The four games in four days presents an extremely difficult challenge for any team, but especially those like Clackamas and Shoreline that play at a breakneck speed every time they step on the court. The current set up allows no time for recuperation and rest, meaning that such teams have no time to rebuild their strength and stamina. 

"I think a team could (win a championship) with good depth," said Carl Howell, coach of the champion Tacoma Community College Titans, "but usually in the post season you have to be able to win in the half court."   

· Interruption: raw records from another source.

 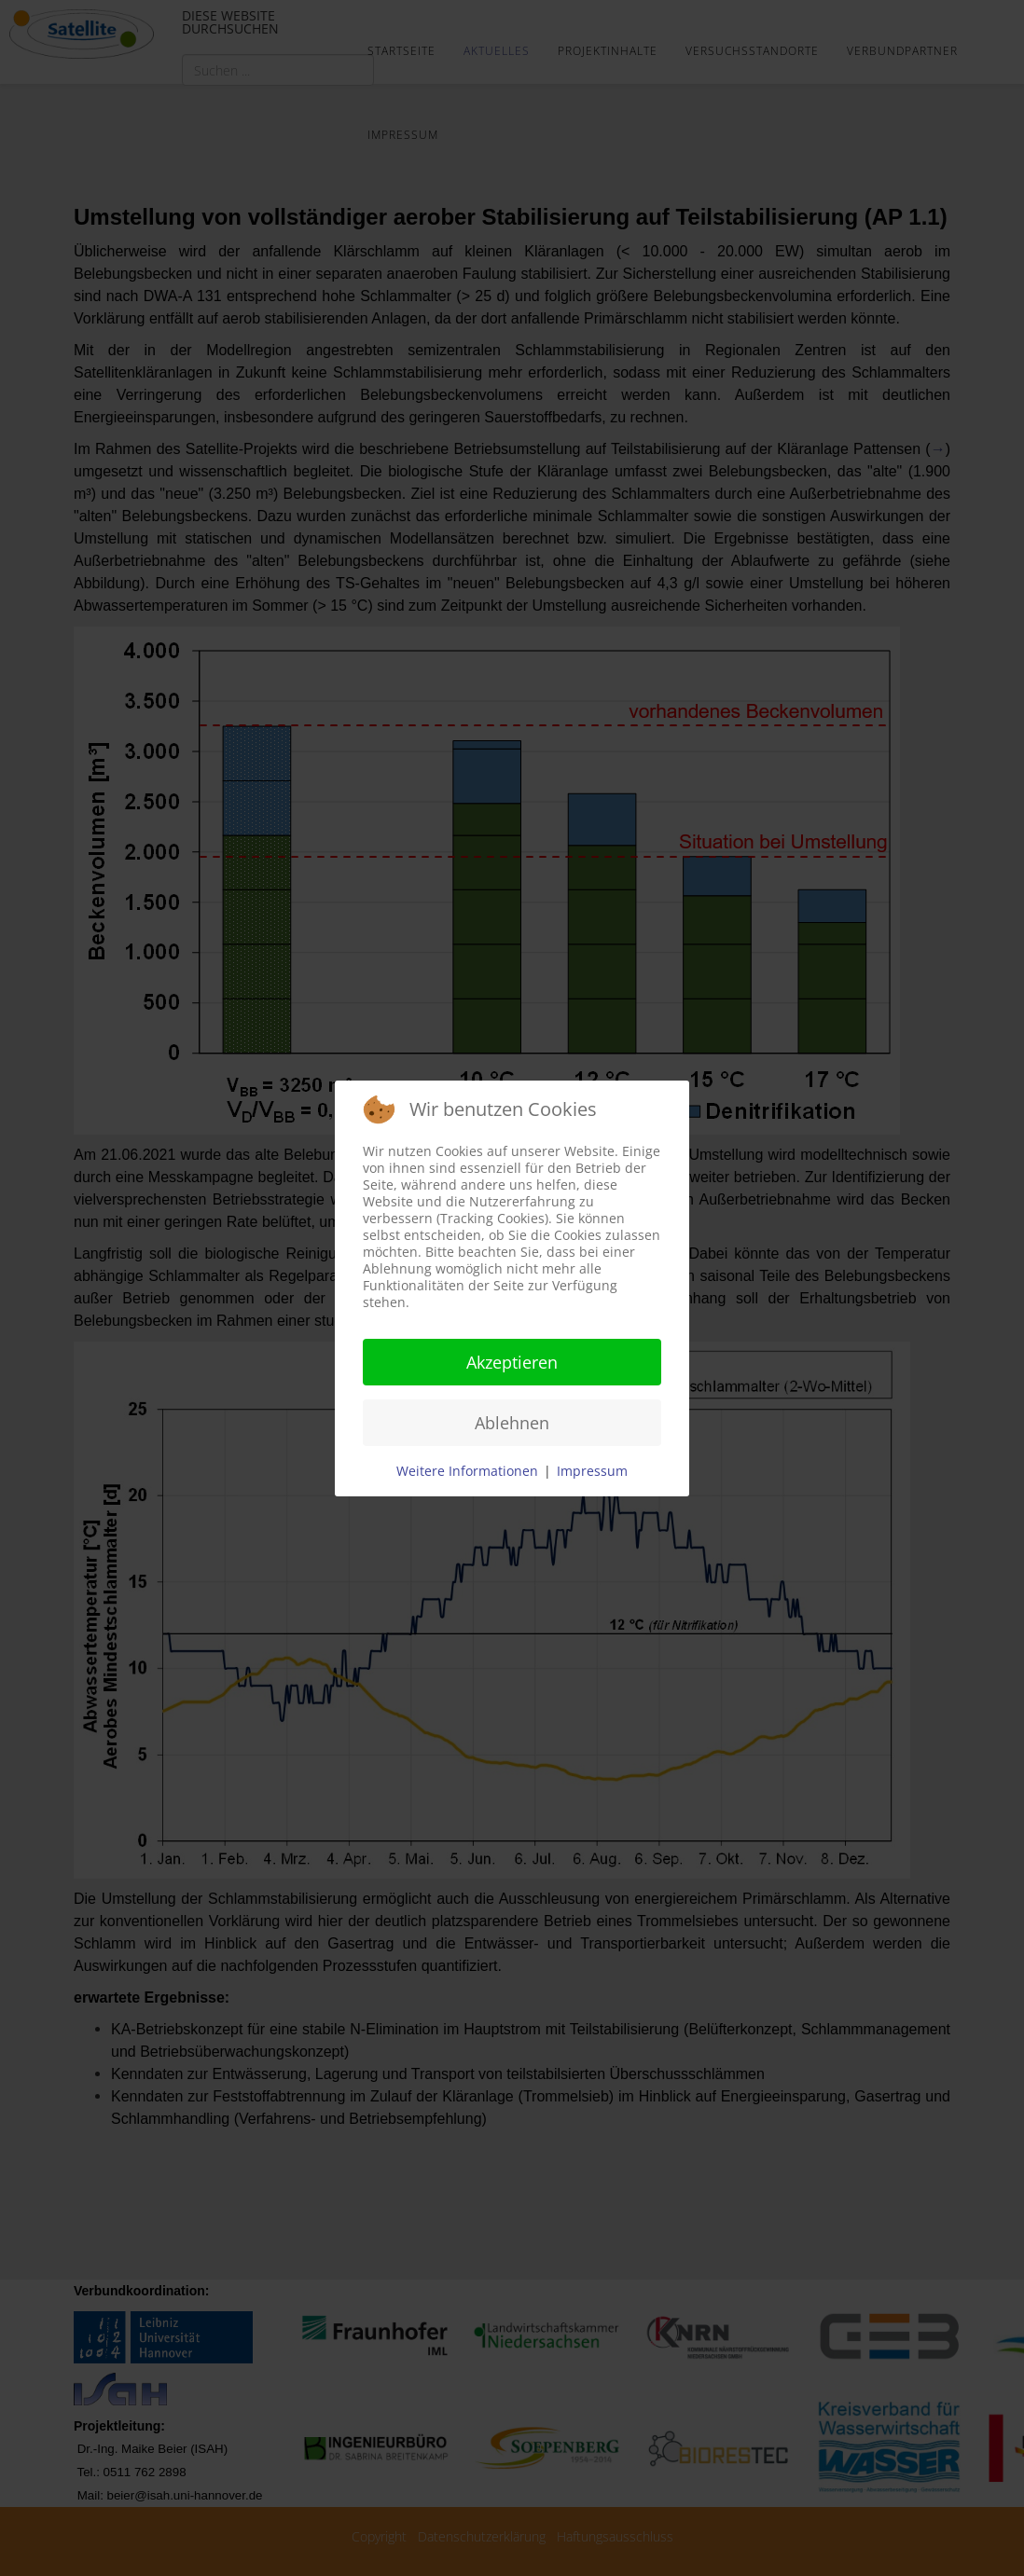 What do you see at coordinates (512, 1362) in the screenshot?
I see `Akzeptieren` at bounding box center [512, 1362].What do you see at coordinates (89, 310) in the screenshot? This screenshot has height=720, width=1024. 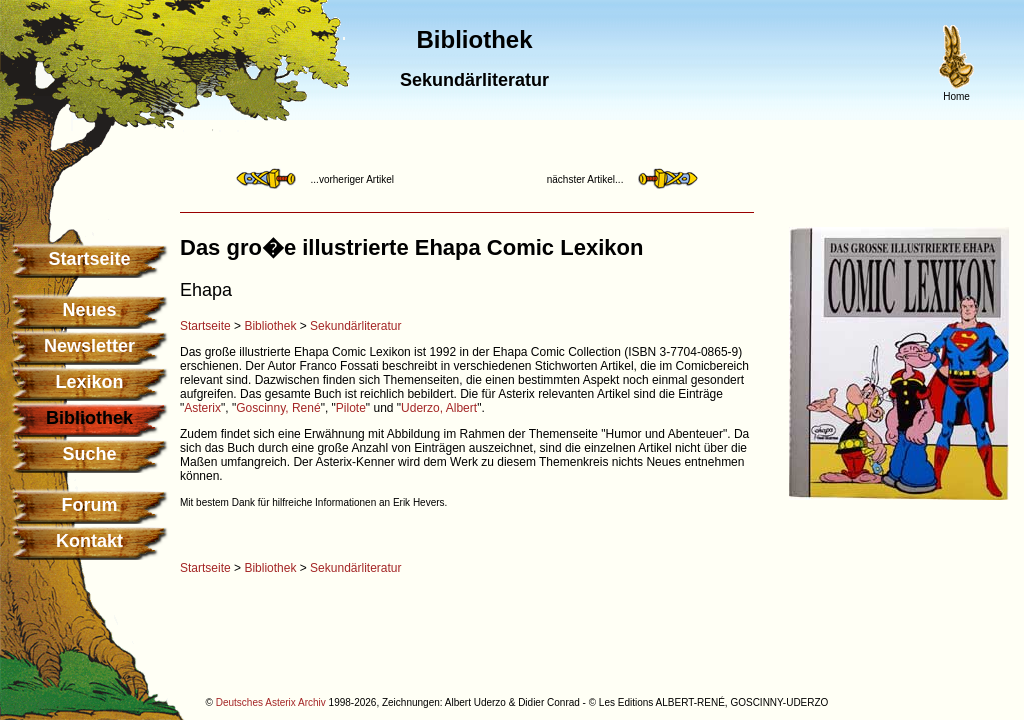 I see `Neues` at bounding box center [89, 310].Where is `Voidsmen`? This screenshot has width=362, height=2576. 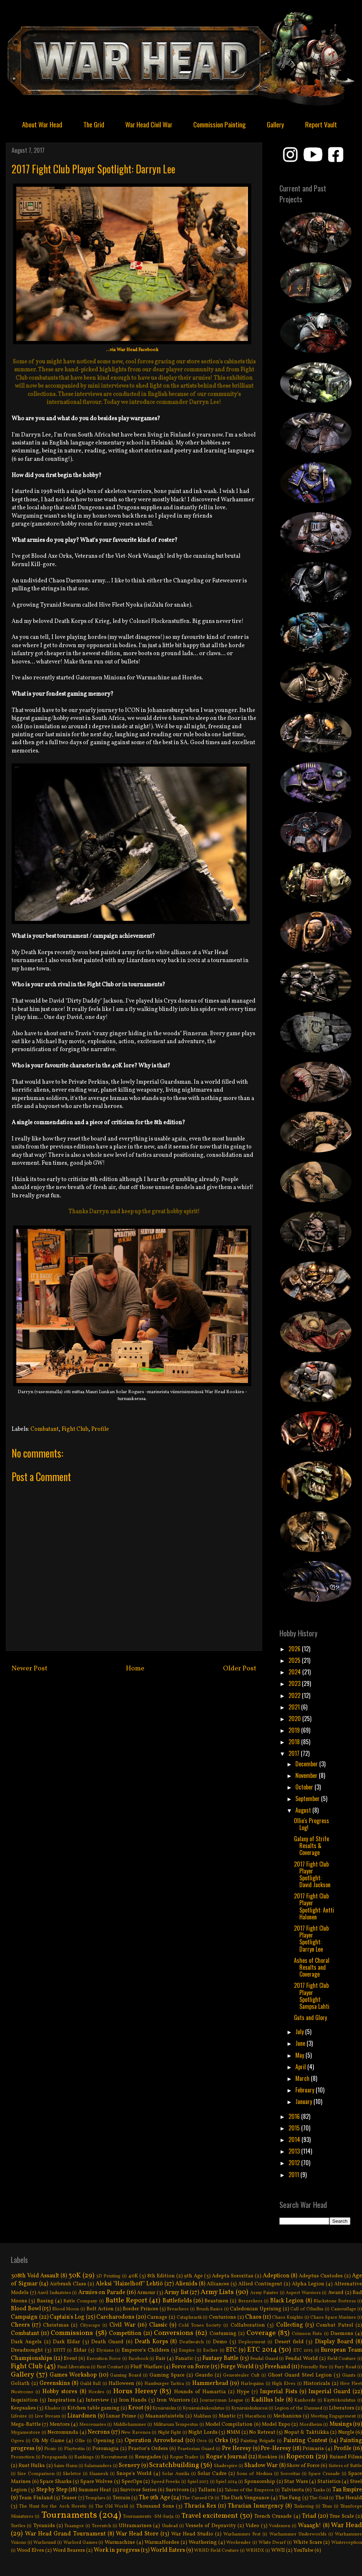 Voidsmen is located at coordinates (279, 2526).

Clackamas men's coach Clif Wegner agreed with Howell, saying that he didn't believe it was possible for a running team to win a title with the current setup. In order for that to happen, the NWAACC would have to space the games out more to allow the bumps, bruises and soreness to subside slightly before the next game. 

I tend to agree. Having watched each team play, and as much as I enjoy watching the teams that score at will, it was the groups that played in control and could either speed up OR slow down that had success. I agree with Cairo when he says that basketball was meant to be fast paced, but as it's evolved over time, history has shown that the best teams play with versatility. They can save some of their energy for the next game. They can dictate the pace. They can shut teams down with defense, rather than just get in the passing lanes. 

In short, it really is true. Defense really does win championships.

2 comments:

  1. Excellent article! Easy to read, factual information presented, and Mr. Howard's knowledge of the game of basketball is clearly apparent after reading his article. I will continue reading his articles over the likes of other in the Puget Sound mainstream sports media which rarely, if ever, cover NWAACC atheltics!